Cook’s arrival is not for celebrating but for mourning and reflection. More importantly, it serves as a reminder to galvanise the long overdue changes and reforms needed to clean up the mess left by colonisation.
The dispossession, massacres and segregation that followed Cook’s arrival are the bedrock of intergenerational suffering for Australia’s First Peoples.
This vile genocide lasted a century and its impacts are ever visible today with over half of Australia’s First Peoples living impoverished in one of the world’s wealthiest nations.
It is our view that, particularly in the last two decades, the modern Australian nation is returning to some of the worst practices borne of these original sins of dispossession and massacre.
The promise of hope borne on the road to equality during the late 1960s, 1970s and 1980s, coupled with instalments of redress and affirmative action, has since petered out, and subsequently fuelled a return to the old ways.
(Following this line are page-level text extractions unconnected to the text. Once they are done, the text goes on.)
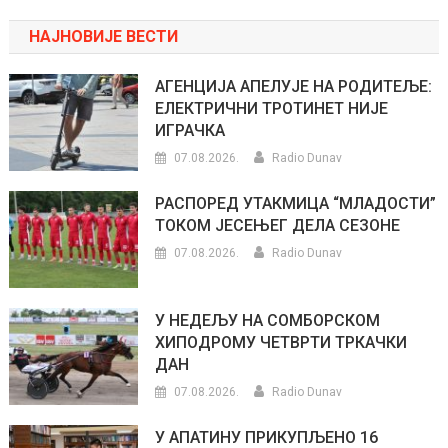
НАЈНОВИЈЕ ВЕСТИ
АГЕНЦИЈА АПЕЛУЈЕ НА РОДИТЕЉЕ:
ЕЛЕКТРИЧНИ ТРОТИНЕТ НИЈЕ
ИГРАЧКА
07.08.2026.
Radio Dunav
РАСПОРЕД УТАКМИЦА “МЛАДОСТИ”
ТОКОМ ЈЕСЕЊЕГ ДЕЛА СЕЗОНЕ
07.08.2026.
Radio Dunav
У НЕДЕЉУ НА СОМБОРСКОМ
ХИПОДРОМУ ЧЕТВРТИ ТРКАЧКИ
ДАН
07.08.2026.
Radio Dunav
У АПАТИНУ ПРИКУПЉЕНО 16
Yes, there were no First Nations doctors, lawyers, academics and entrepreneurs in 1970. And yes, there are presently 500 First Nations doctors, 1,000 First Nations lawyers, thousands of entrepreneurs and academics, First Nations parliamentarians, and freedoms and opportunities once denied.
Today there are 140 Aboriginal Legal Services, 240 Aboriginal Health Services, and First Nations media nationwide, but sadly, the pace of change has been slowed to a crawl.
The last two decades alone have been cause for distress.
In 1997, the year of the Bringing Them Home Report, there were just over 2,000 First Nations children removed from their homes by authorities. Eleven years later, in 2008, Prime Minister Kevin Rudd delivered The Apology to the Stolen Generations. At that time, there were over 8,000 First Nations children removed. Presently, 12 years later, there are over 23,000 First Nations children removed. A steep and rapid incline.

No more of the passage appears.